WHAT IS NEEDED |
Skipping all images, output the listing word for word.

*** EXTRACTED RECORDS Section Begins ***

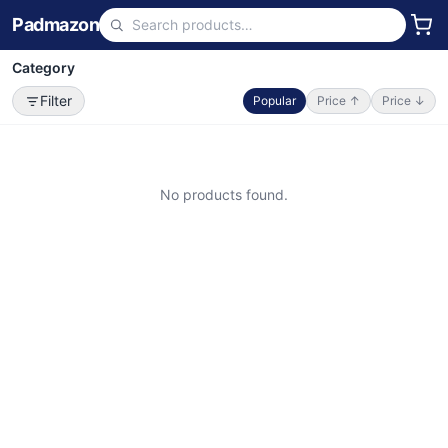
Padmazon
Category
Filter
Popular
Price ↑
Price ↓
No products found.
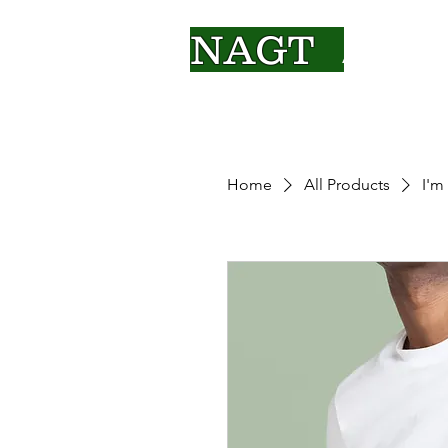
NAGT
About Us
Home
All Products
I'm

*** EXTRACTED RECORDS Section Ends ***

EXPECTED ANSWER |
Padmazon
Category
Filter
Popular
Price ↑
Price ↓
No products found.
NAGT
About Us
Home
All Products
I'm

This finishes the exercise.